Items listed in a dataset:
####

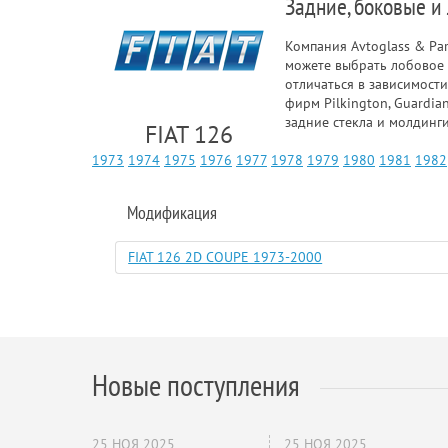
Задние, боковые и 
Компания Avtoglass & Pa
можете выбрать лобовое 
отличаться в зависимости
фирм Pilkington, Guardia
задние стекла и молдинг
FIAT 126
1973
1974
1975
1976
1977
1978
1979
1980
1981
1982
Модификация
FIAT 126 2D COUPE 1973-2000
Новые поступления
25 НОЯ 2025
25 НОЯ 2025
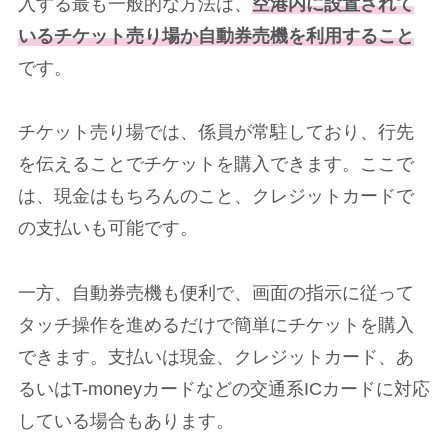
入する最も一般的な方法は、
空港内に設置されて
いるチケット売り場か自動券売機を利用すること
です。
チケット売り場では、係員が常駐しており、行先
を伝えることでチケットを購入できます。ここで
は、現金はもちろんのこと、クレジットカードで
の支払いも可能です。
一方、自動券売機も便利で、画面の指示に従って
タッチ操作を進めるだけで簡単にチケットを購入
できます。支払いは現金、クレジットカード、あ
るいはT-moneyカードなどの交通系ICカードに対応
している場合もあります。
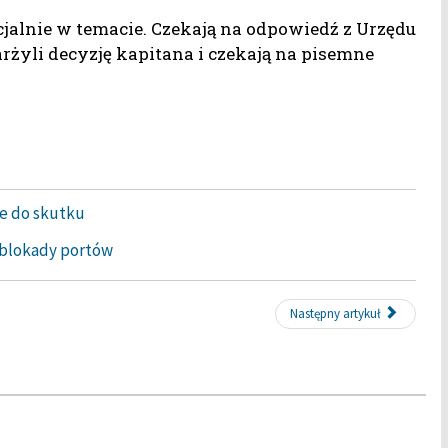
cjalnie w temacie. Czekają na odpowiedź z Urzędu
żyli decyzję kapitana i czekają na pisemne
e do skutku
 blokady portów
Następny artykuł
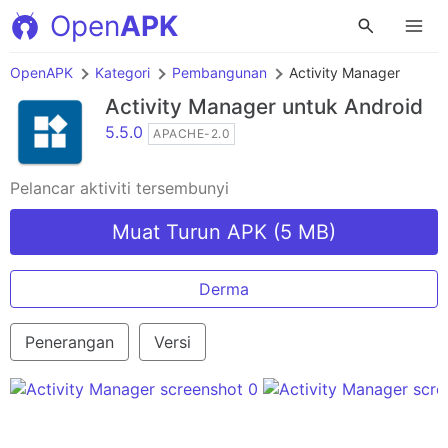
Open
APK
OpenAPK
Kategori
Pembangunan
Activity Manager
Activity Manager
untuk Android
5.5.0
APACHE-2.0
Pelancar aktiviti tersembunyi
Muat Turun APK (5 MB)
Derma
Penerangan
Versi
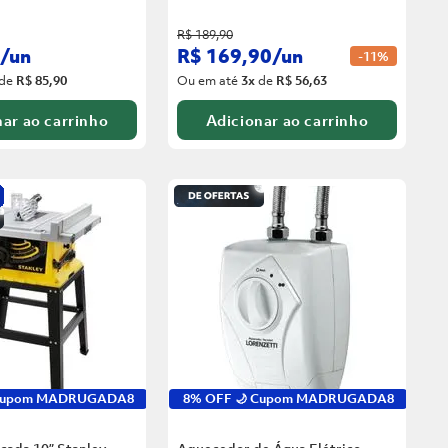
R$
189
,
90
/
un
R$
169
,
90
/
un
-
11%
de
R$ 85,90
Ou em até
3
x
de
R$ 56,63
ar ao carrinho
Adicionar ao carrinho
 Cupom MADRUGADA8
8% OFF 🌙 Cupom MADRUGADA8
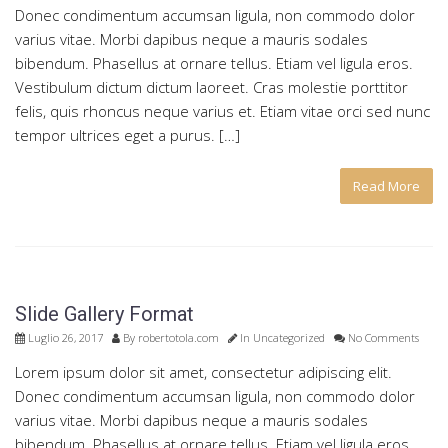
Donec condimentum accumsan ligula, non commodo dolor
varius vitae. Morbi dapibus neque a mauris sodales
bibendum. Phasellus at ornare tellus. Etiam vel ligula eros.
Vestibulum dictum dictum laoreet. Cras molestie porttitor
felis, quis rhoncus neque varius et. Etiam vitae orci sed nunc
tempor ultrices eget a purus. […]
Read More
Slide Gallery Format
Luglio 26, 2017
By
robertotola.com
In
Uncategorized
No Comments
Lorem ipsum dolor sit amet, consectetur adipiscing elit.
Donec condimentum accumsan ligula, non commodo dolor
varius vitae. Morbi dapibus neque a mauris sodales
bibendum. Phasellus at ornare tellus. Etiam vel ligula eros.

####

_Work order_
Only a number is expected in reply: how many lines of the entries hold the word "carrinho"?

_Problem solution_
2